**Work required**
What the task needs is the data below, written out verbatim.
Material supplied Start Marker
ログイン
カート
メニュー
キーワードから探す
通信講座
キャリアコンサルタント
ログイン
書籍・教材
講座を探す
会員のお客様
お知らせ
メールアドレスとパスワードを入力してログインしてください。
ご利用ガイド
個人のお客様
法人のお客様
Material supplied End Marker
**Task result**
ログイン
カート
メニュー
キーワードから探す
通信講座
キャリアコンサルタント
ログイン
書籍・教材
講座を探す
会員のお客様
お知らせ
メールアドレスとパスワードを入力してログインしてください。
ご利用ガイド
個人のお客様
法人のお客様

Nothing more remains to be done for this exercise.